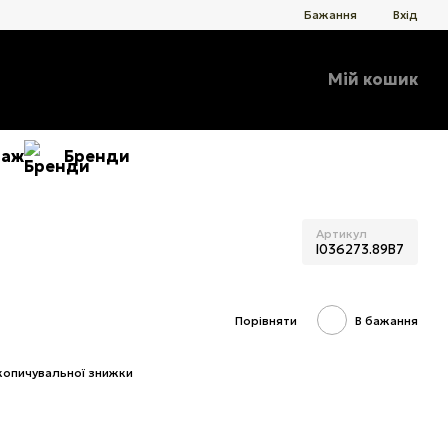
Бажання
Вхід
Мій кошик
даж
Бренди
Артикул
I036273.89B7
Порівняти
В бажання
копичувальної знижки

● **EXERCISE OBJECTIVE**: Copy the data above line for line, skipping every picture.

● **EXERCISE OUTPUT**:
Бажання
Вхід
Мій кошик
даж
Бренди
Артикул
I036273.89B7
Порівняти
В бажання
копичувальної знижки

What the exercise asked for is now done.